Essays by a wide range of researchers place the works of Chaucer in the context of vernacular literature, Latin philosophy and theology, the culture of the universities and the court, as well as the framework of Mediterranean Studies.
The Anglo-French Chronicle of Nicholas Trevet, co-edited and translated by Jonathan Brent [in preparation].
A classroom-friendly book of excerpts from the world history read by Chaucer and Gower, offering a peek into medieval ideas of periodization, national identity, and religious orientation.
The Parts of the World: The Geography of Bartholomaeus Anglicus, “De proprietatibus rerum”, co-edited by Winston Black [in preparation].
A Latin edition and facing-page translation of the list of nations—and their traits—featured in one of the most widely read texts of the Middle Ages.
Small Change: Metaphor and Metamorphosis in Chaucer and Christine de Pizan [in preparation].

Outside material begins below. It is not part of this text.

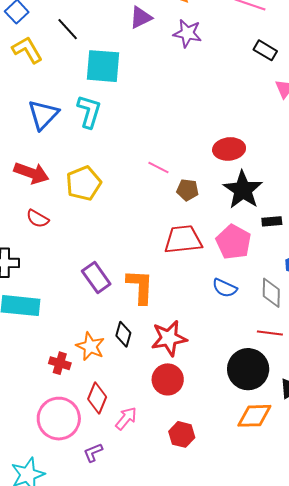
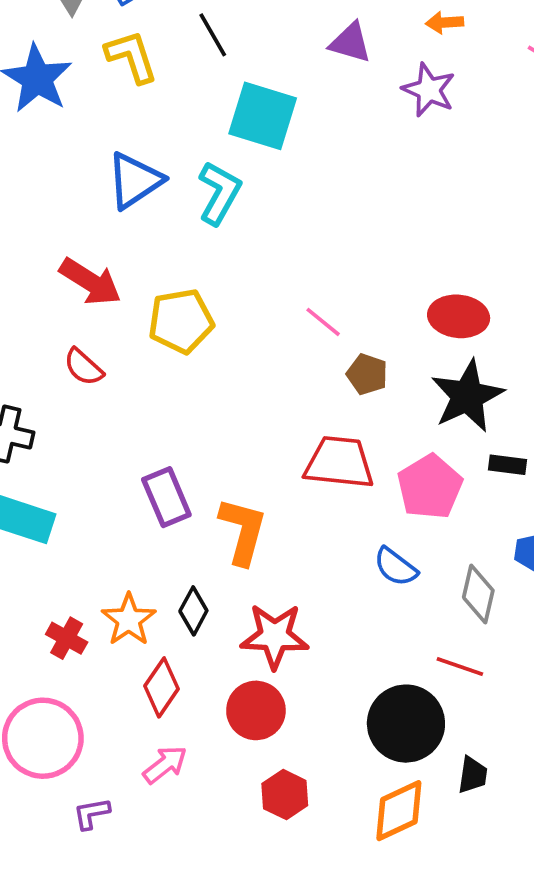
purple triangle: (141, 17) -> (350, 43), turned 30
red diamond: (97, 398) -> (161, 687), moved
orange diamond: (254, 416) -> (399, 811), turned -36
red hexagon: (182, 434) -> (285, 795), moved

How did medieval people understand the phenomenon of change? This book explores the answer with reference to two of the most prolific and influential authors of the Middle Ages, considering four main ways that change was understood: Ovidian metamorphosis; Boethian ideas of Fortune and Providence; Orosian concepts of historical change over periods; and scientific and philosophical quantification of change.
The Shape of Time: Medieval Understandings of Periodization, 1100-1450 [in preparation].
Where did medieval people understand themselves to be located in time? With a fixed beginning point of Creation and an expected end point of Apocalypse, as well as a temporal hinge—the Incarnation, for Christians; the Hegira, for Muslims—the structure of time, for those living in the Middle Ages, was very different from our own. Chapters focus on universal histories and maps produced in Europe and the eastern Mediterranean, from the First Crusade until the Fall of Constantinople.